Working on this album, with the exception for writing for a male singer, I was able to just write like I write. Like I write for me. I didn’t have to dumb down, he was very supportive. I feel love for this album like I do for my solo project because I created music I really enjoy creating so much and was able to write about what I like to write about; say profound things and write about social injustice and issues as well as create timeless love songs. Because D’Angelo as an icon was fearless enough to be cause driven and use his voice to make statements about injustice, I was able to write about injustice and imbalance that effects and has been an ordeal for my community for a long time and humanity at large. I was able to write in a revolutionary way, and not confined to limited vocabulary or hyper simplicity when it wasn’t necessary.
What do you think you learned from being on Parliament Funkadelic? What was that time like for you?
My time with Parliament Funkadelic was like a mystical adventure of Dorothy or Alice. I went on a splendid journey with magic, sights, sounds, and taste; with superhero friends along the way that became my family and guardians for my life path. I learned to be unafraid to be my full multidimensional self. To be open to radiate with purity and without pretension. To take risks. I learned how to vibrate amongst many intense frequencies of spirit and personality. I learned discipline, tenacity, diligence, and work ethic. I was well trained in the trenches of recording by George Clinton and Parliament/Funkadelic. Recording vocals is a performance skill in and of itself, different from stage and takes getting used to. Thanks to George and the P, I recorded all the time in many types of studios all over the world. I learned to “character sing”, and create many voices of my own through various stylizing beyond what I already knew. I got to absorb the aura and genius of demi gods worthy of their legendary status cause they are blessed with excellent gifts and they are magical.
What was it like working with Kevin Wooten?
Wooten is a secret weapon hidden in plain sight. Like an artistic ninja. Wooten is a genius. He is extremely, impressively technically skilled in many instruments–dare I say virtuoso– and engineering software, yes, he does it all! But his ear, imagination, tastefulness, and spirit that radiates through his beautiful gifts are transcendental and make him essential to my musical life. Wooten and I have been creating music for a long time and we have this crazy sonic chemistry. We work like mad scientist in rapid fire mode, on serious conduit status, channeling the music that zaps us. If you added up the few times we’ve been able to schedule studio sessions, we created 22 songs in a month in a half.

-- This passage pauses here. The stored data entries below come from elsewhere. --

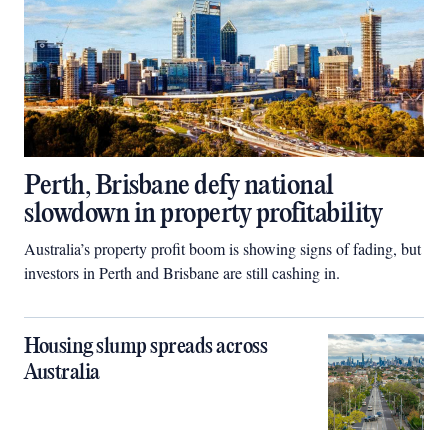
Perth, Brisbane defy national
slowdown in property profitability
Australia’s property profit boom is showing signs of fading, but
investors in Perth and Brisbane are still cashing in.
Housing slump spreads across
Australia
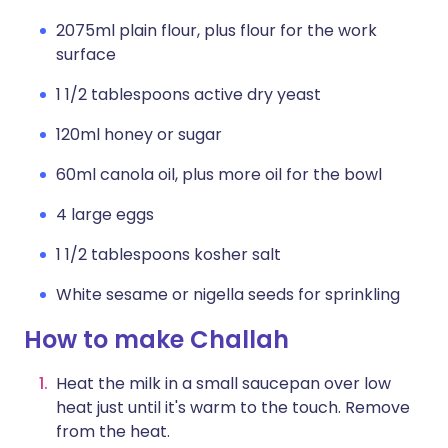
2075ml plain flour, plus flour for the work
surface
1 1/2 tablespoons active dry yeast
120ml honey or sugar
60ml canola oil, plus more oil for the bowl
4 large eggs
1 1/2 tablespoons kosher salt
White sesame or nigella seeds for sprinkling
How to make Challah
Heat the milk in a small saucepan over low
heat just until it's warm to the touch. Remove
from the heat.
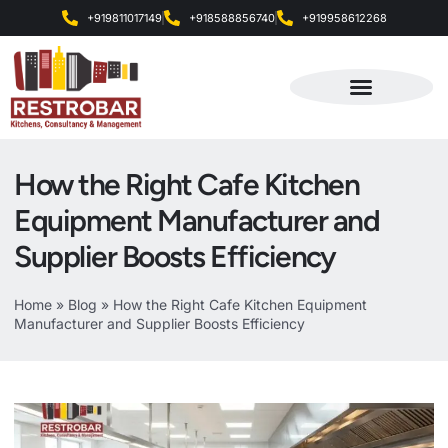
+919811017149
+918588856740
+919958612268
Products & Services
How the Right Cafe Kitchen
Equipment Manufacturer and
Supplier Boosts Efficiency
Home
»
Blog
»
How the Right Cafe Kitchen Equipment
Manufacturer and Supplier Boosts Efficiency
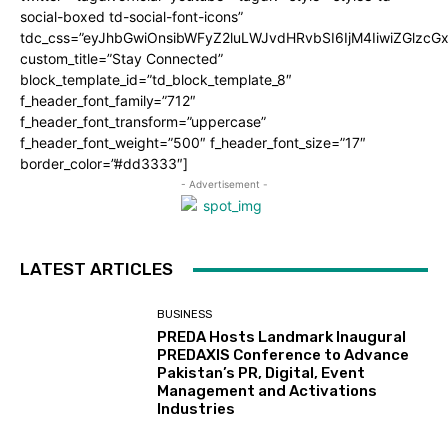
social-boxed td-social-font-icons”
tdc_css=”eyJhbGwiOnsibWFyZ2luLWJvdHRvbSI6IjM4IiwiZGlz
custom_title=”Stay Connected”
block_template_id=”td_block_template_8″
f_header_font_family=”712″
f_header_font_transform=”uppercase”
f_header_font_weight=”500″ f_header_font_size=”17″
border_color=”#dd3333″]
- Advertisement -
LATEST ARTICLES
BUSINESS
PREDA Hosts Landmark Inaugural
PREDAXIS Conference to Advance
Pakistan’s PR, Digital, Event
Management and Activations
Industries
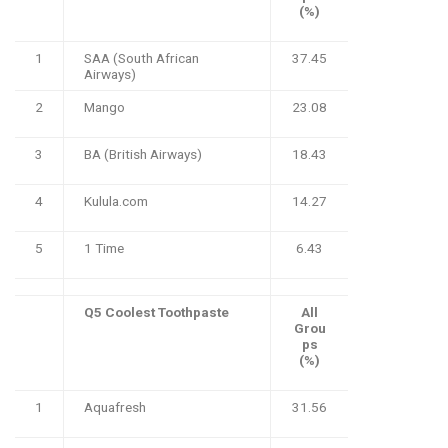
(%)
1
SAA (South African
37.45
Airways)
2
Mango
23.08
3
BA (British Airways)
18.43
4
Kulula.com
14.27
5
1 Time
6.43
Q5 Coolest Toothpaste
All
Grou
ps
(%)
1
Aquafresh
31.56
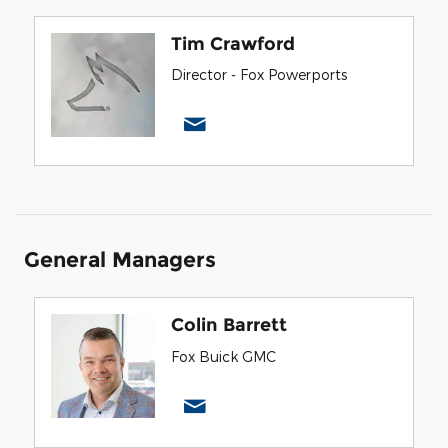
Tim Crawford
Director - Fox Powerports
General Managers
Colin Barrett
Fox Buick GMC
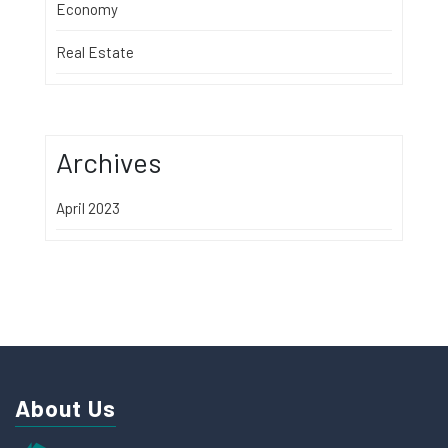
Economy
Real Estate
Archives
April 2023
About Us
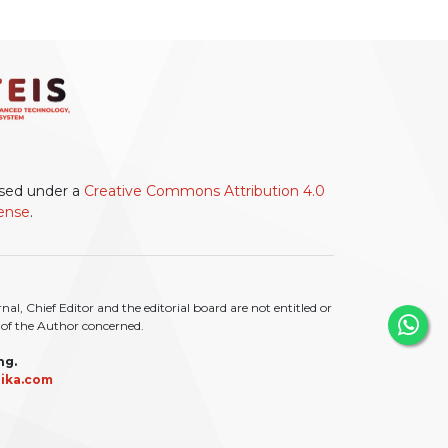
ensed under a
Creative Commons Attribution 4.0
cense
.
l, Chief Editor and the editorial board are not entitled or
ty of the Author concerned.
ng.
ika.com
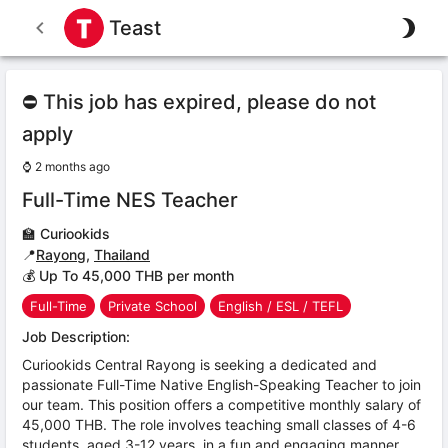
Teast
⛔ This job has expired, please do not
apply
⌚
2 months ago
Full-Time NES Teacher
🏫
Curiookids
📍
Rayong
,
Thailand
💰 Up To 45,000 THB per month
Full-Time
Private School
English / ESL / TEFL
Job Description:
Curiookids Central Rayong is seeking a dedicated and
passionate Full-Time Native English-Speaking Teacher to join
our team. This position offers a competitive monthly salary of
45,000 THB. The role involves teaching small classes of 4-6
students, aged 3-12 years, in a fun and engaging manner.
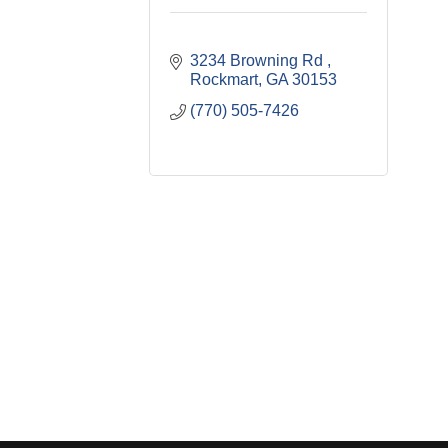
3234 Browning Rd 
Rockmart
GA
30153
(770) 505-7426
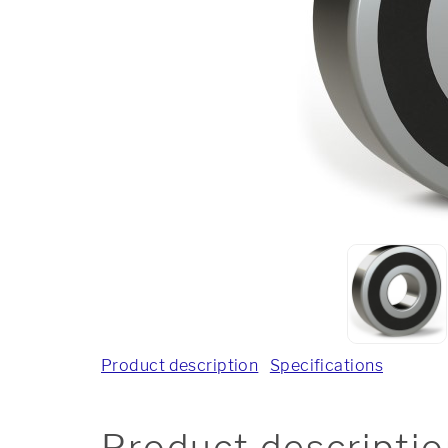
Product description
Specifications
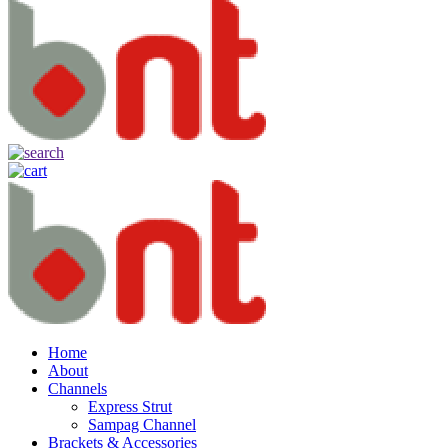
Home
About
Channels
Express Strut
Sampag Channel
Brackets & Accessories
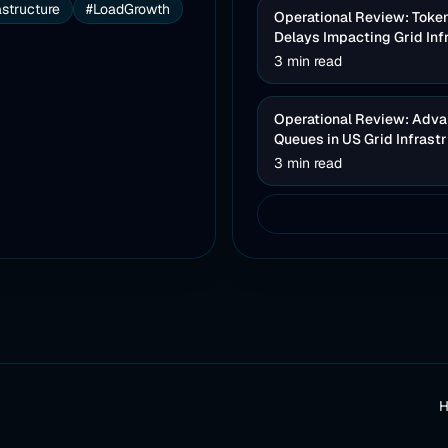
astructure
#LoadGrowth
Operational Review: Toke
Delays Impacting Grid Inf
3 min read
Operational Review: Advan
Queues in US Grid Infrast
3 min read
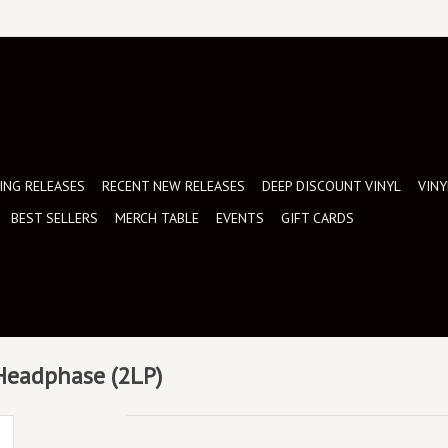
NG RELEASES
RECENT NEW RELEASES
DEEP DISCOUNT VINYL
VINY
BEST SELLERS
MERCH TABLE
EVENTS
GIFT CARDS
 Headphase (2LP)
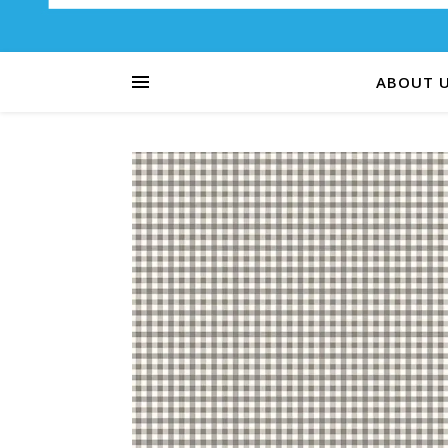
ABOUT 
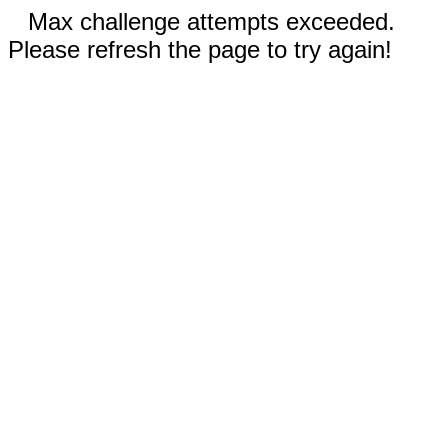
Max challenge attempts exceeded.
Please refresh the page to try again!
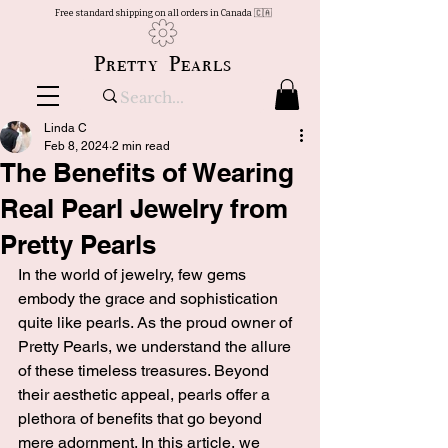
Free standard shipping on all orders in Canada 🇨🇦
Pretty Pearls
Linda C
Feb 8, 2024
2 min read
The Benefits of Wearing
Real Pearl Jewelry from
Pretty Pearls
In the world of jewelry, few gems 
embody the grace and sophistication 
quite like pearls. As the proud owner of 
Pretty Pearls, we understand the allure 
of these timeless treasures. Beyond 
their aesthetic appeal, pearls offer a 
plethora of benefits that go beyond 
mere adornment. In this article, we 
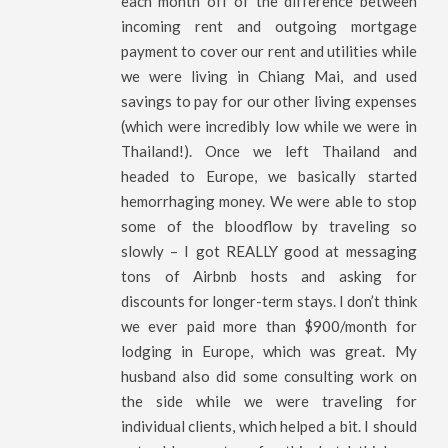
each month off of the difference between
incoming rent and outgoing mortgage
payment to cover our rent and utilities while
we were living in Chiang Mai, and used
savings to pay for our other living expenses
(which were incredibly low while we were in
Thailand!). Once we left Thailand and
headed to Europe, we basically started
hemorrhaging money. We were able to stop
some of the bloodflow by traveling so
slowly – I got REALLY good at messaging
tons of Airbnb hosts and asking for
discounts for longer-term stays. I don’t think
we ever paid more than $900/month for
lodging in Europe, which was great. My
husband also did some consulting work on
the side while we were traveling for
individual clients, which helped a bit. I should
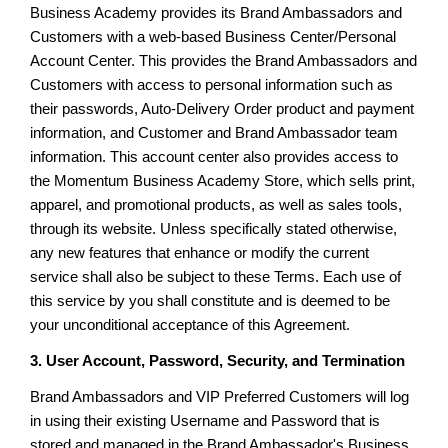
Business Academy provides its Brand Ambassadors and
Customers with a web-based Business Center/Personal
Account Center. This provides the Brand Ambassadors and
Customers with access to personal information such as
their passwords, Auto-Delivery Order product and payment
information, and Customer and Brand Ambassador team
information. This account center also provides access to
the Momentum Business Academy Store, which sells print,
apparel, and promotional products, as well as sales tools,
through its website. Unless specifically stated otherwise,
any new features that enhance or modify the current
service shall also be subject to these Terms. Each use of
this service by you shall constitute and is deemed to be
your unconditional acceptance of this Agreement.
3. User Account, Password, Security, and Termination
Brand Ambassadors and VIP Preferred Customers will log
in using their existing Username and Password that is
stored and managed in the Brand Ambassador's Business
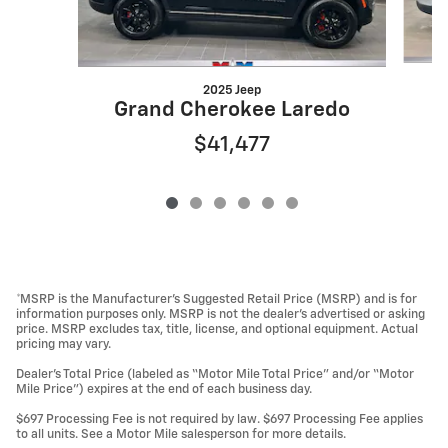
2025 Jeep
G
Grand Cherokee Laredo
$41,477
*MSRP is the Manufacturer’s Suggested Retail Price (MSRP) and is for
information purposes only. MSRP is not the dealer’s advertised or asking
price. MSRP excludes tax, title, license, and optional equipment. Actual
pricing may vary.
Dealer’s Total Price (labeled as “Motor Mile Total Price” and/or “Motor
Mile Price”) expires at the end of each business day.
$697 Processing Fee is not required by law. $697 Processing Fee applies
to all units. See a Motor Mile salesperson for more details.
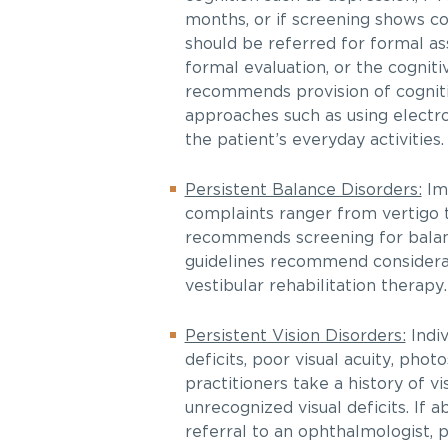
months, or if screening shows cog
should be referred for formal as
formal evaluation, or the cogniti
recommends provision of cognitiv
approaches such as using electr
the patient’s everyday activities.
Persistent Balance Disorders:
Imp
complaints ranger from vertigo to
recommends screening for balance 
guidelines recommend considerat
vestibular rehabilitation therapy.
Persistent Vision Disorders:
Indiv
deficits, poor visual acuity, pho
practitioners take a history of 
unrecognized visual deficits. If
referral to an ophthalmologist,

Working with Wooten is joyful because his musical taste is eclectic like mine and he has such a wide vocabulary of sound, we can go to any “world” sonically, and make a plethora of types of music. We usually create from scratch– he plays some chords or I sing a melody and we build up from there. Every once in a while he’ll give me a track. I consider him my musical liver and kidneys.
Who are some of your favorite artists? What musicians continue to inspire you through the years? Who would you love to work with in the future?
Some of my favorite artists who continue to inspire me through the years are Stevie Wonder, Prince, George Clinton & Parliament/Funkadelic, D’Angelo, Belita Woods, Wayne Shorter, Chaka Khan, Bjork, Radiohead, Steely Dan, Lauryn Hill, Erykah Badu to name a few. Newer artists I’ve been digging on and think are awesome are Flying Lotus, Thundercat, Kendrick Lamar. Would love to work with all of them in the future and also many of the aforementioned favorite artists.
At the end of the day, what do you hope is the message of your music? What do you hope listeners take away from your songs?
I consider my music a multidimensional ministry. Music that speaks to all aspects of life. Love, courage, fears and conquering them, sadness, anger, frustration, encouragement, triumph, revolution, reflection, self cultivation or coping, meditation, celebration, fun. I try not to be preachy but if it sounds that way, chances are it was a conversation I was having with myself that I figured I’d share because it might be universal, someone else feeling that way.
I like to make music to dance to, to be reflective to, to chill, to make love to, to wild out and feel free to, to speak out, to have fun to, get married to, cry to, to work to, to celebrate to. Music that reflects universal life experiences on earth in this dimension and attempts to ascend and transcend.